The Selby and Ainsty parliamentary boundary includes the entire district of Selby including Tadcaster and Sherburn in Elmet. Also included is a swathe of countryside from the Vale of York constituency (which disappears at the next election). This area is made up of four wards from Harrogate Borough and forms the Ainsty element of the seat. The four wards are Marston Moor, Ouseburn, Ribston and Spofforth with Lower Wharfedale.

Ainsty is not a village or town but an historic wapentake covering an area to the west of York. It is bounded by three rivers: the Nidd to the north; the Ouse to the west and the Wharfe to the south.

Some villages from the rural fringes of York itself in the existing Selby constituency will be moved to the new York Outer constituency.

Selby was traditionally a shipbuilding town on the Ouse, but with the decline of that industry its economy is now largely based on agriculture, tourism to the Abbey and as a commuter town for York and Leeds. The Selby coal mining complex, opened in the late 70’s, was closed in 2004. There are two coal-fired power stations in the constituency at Drax and Eggborough.

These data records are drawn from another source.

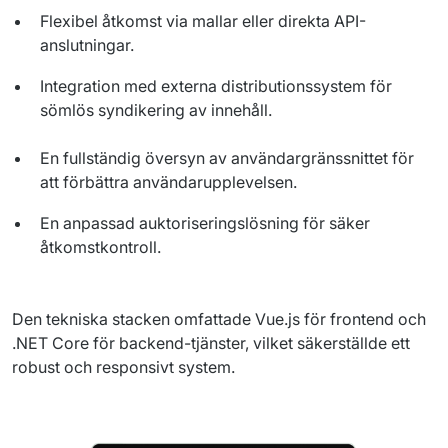
Flexibel åtkomst via mallar eller direkta API-
anslutningar.
Integration med externa distributionssystem för
sömlös syndikering av innehåll.
En fullständig översyn av användargränssnittet för
att förbättra användarupplevelsen.
En anpassad auktoriseringslösning för säker
åtkomstkontroll.
Den tekniska stacken omfattade Vue.js för frontend och 
.NET Core för backend-tjänster, vilket säkerställde ett 
robust och responsivt system.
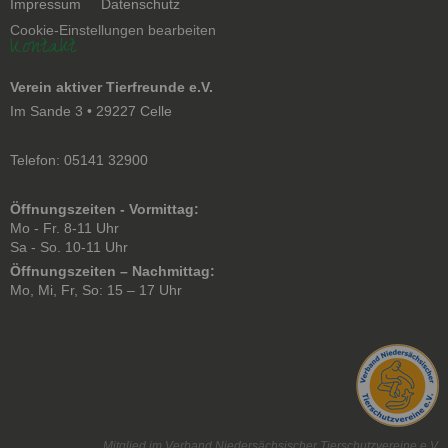
Navigation
Impressum
Datenschutz
überspringen
Cookie-Einstellungen bearbeiten
Kontakt
Verein aktiver Tierfreunde e.V.
Im Sande 3 • 29227 Celle
Telefon: 05141 32900
Öffnungszeiten - Vormittag:
Mo - Fr. 8-11 Uhr
Sa - So. 10-11 Uhr
Öffnungszeiten – Nachmittag:
Mo, Mi, Fr, So: 15 – 17 Uhr
Mitglied im Verband Niedersächsischer Tierschutzvereine e.V.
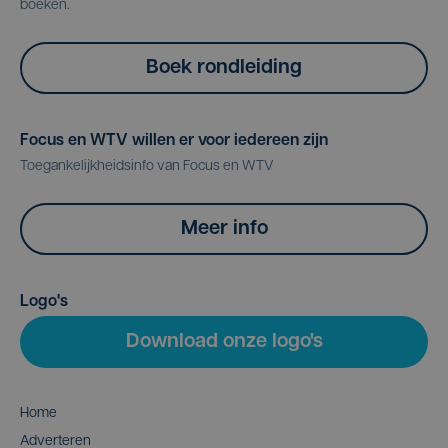
boeken.
Boek rondleiding
Focus en WTV willen er voor iedereen zijn
Toegankelijkheidsinfo van Focus en WTV
Meer info
Logo's
Download onze logo's
Home
Adverteren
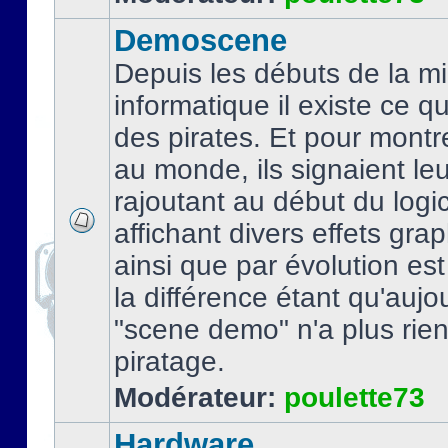
Demoscene
Depuis les débuts de la mi
informatique il existe ce q
des pirates. Et pour montre
au monde, ils signaient le
rajoutant au début du logic
affichant divers effets gra
ainsi que par évolution es
la différence étant qu'aujou
"scene demo" n'a plus rien
piratage.
Modérateur:
poulette73
Hardware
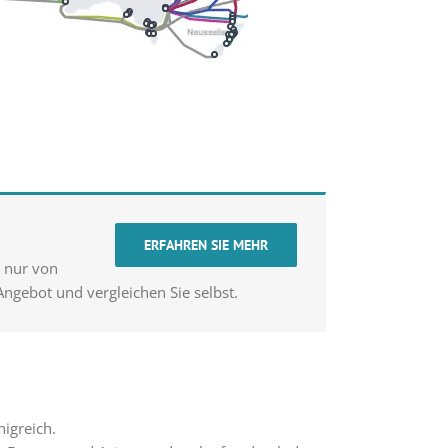
ERFAHREN SIE MEHR
t nur von
ngebot und vergleichen Sie selbst.
nigreich.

Drax being the largest in Europe and responsible for approximately 7% of the nation’s electricity demand.

The second largest town in the seat is Tadcaster, a town associated with the brewing industry which retains three breweries and produces John Smith’s bitter.

Selby and Ainsty is infamous for being the site of two of England’s bloodiest battles. The Battle of Towton in 1461 during the Wars of the Roses was the largest and bloodiest ever fought on British soil, with casualties believed to have been about 28,000. It took place on a plateau between the villages of Towton and Saxton just south of Tadcaster. The Battle of Marston Moor was fought in 1644 during the First English Civil War. The combined forces of the Scottish Covenanters under the Earl of Leven and the Parliamentarians under Lord Fairfax and the Earl of Manchester defeated the Royalists commanded by Prince Rupert of the Rhine and the Marquess of Newcastle.